What you should do: Every line below from the one with "Go 4 Schools" through the one with "Interactive utilities and generators." should be retyped exactly, both ends included; no other lines and no pictures.

Stored data:
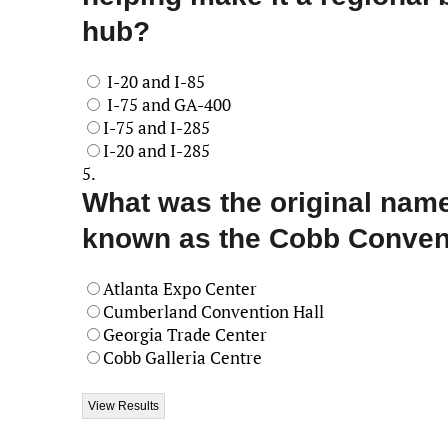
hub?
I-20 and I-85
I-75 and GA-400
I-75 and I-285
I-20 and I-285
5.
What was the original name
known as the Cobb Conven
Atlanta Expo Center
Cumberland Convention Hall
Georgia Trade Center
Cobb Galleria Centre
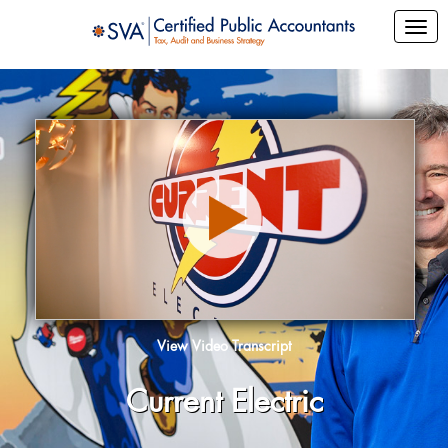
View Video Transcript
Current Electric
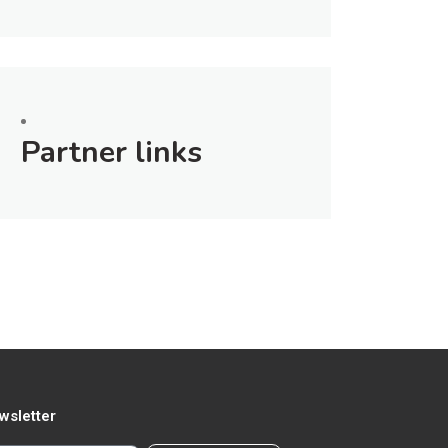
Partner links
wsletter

...

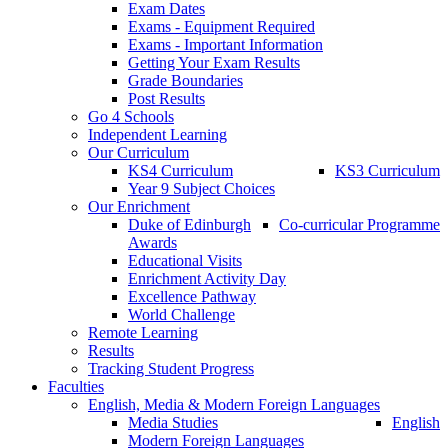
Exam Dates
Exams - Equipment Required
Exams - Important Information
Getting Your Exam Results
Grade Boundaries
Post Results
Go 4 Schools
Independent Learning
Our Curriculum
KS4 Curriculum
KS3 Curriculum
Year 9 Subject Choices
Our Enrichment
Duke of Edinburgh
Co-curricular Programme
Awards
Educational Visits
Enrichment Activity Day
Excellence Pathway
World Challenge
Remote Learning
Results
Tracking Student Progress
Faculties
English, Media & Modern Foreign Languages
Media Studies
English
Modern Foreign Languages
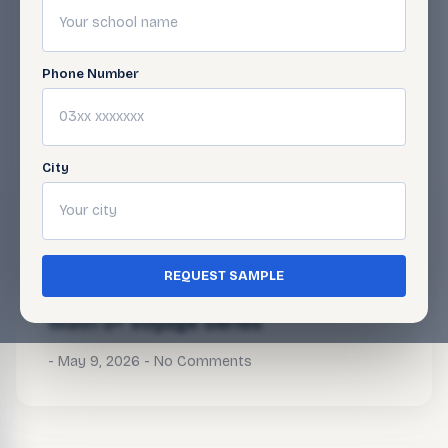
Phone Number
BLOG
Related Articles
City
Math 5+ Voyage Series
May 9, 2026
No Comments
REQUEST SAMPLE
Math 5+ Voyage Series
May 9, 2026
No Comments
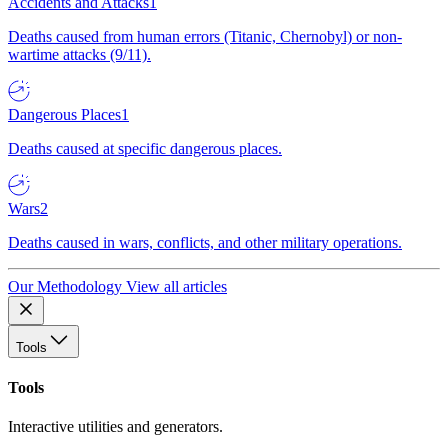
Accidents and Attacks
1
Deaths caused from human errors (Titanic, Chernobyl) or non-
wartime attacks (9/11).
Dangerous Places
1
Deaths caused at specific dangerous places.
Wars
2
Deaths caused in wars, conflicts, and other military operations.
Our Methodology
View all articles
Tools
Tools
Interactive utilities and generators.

Your response:
Go 4 Schools
Independent Learning
Our Curriculum
KS4 Curriculum
KS3 Curriculum
Year 9 Subject Choices
Our Enrichment
Duke of Edinburgh
Co-curricular Programme
Awards
Educational Visits
Enrichment Activity Day
Excellence Pathway
World Challenge
Remote Learning
Results
Tracking Student Progress
Faculties
English, Media & Modern Foreign Languages
Media Studies
English
Modern Foreign Languages
Phone Number
BLOG
Related Articles
City
Math 5+ Voyage Series
May 9, 2026
No Comments
REQUEST SAMPLE
Math 5+ Voyage Series
May 9, 2026
No Comments
Accidents and Attacks
1
Deaths caused from human errors (Titanic, Chernobyl) or non-
wartime attacks (9/11).
Dangerous Places
1
Deaths caused at specific dangerous places.
Wars
2
Deaths caused in wars, conflicts, and other military operations.
Our Methodology
View all articles
Tools
Tools
Interactive utilities and generators.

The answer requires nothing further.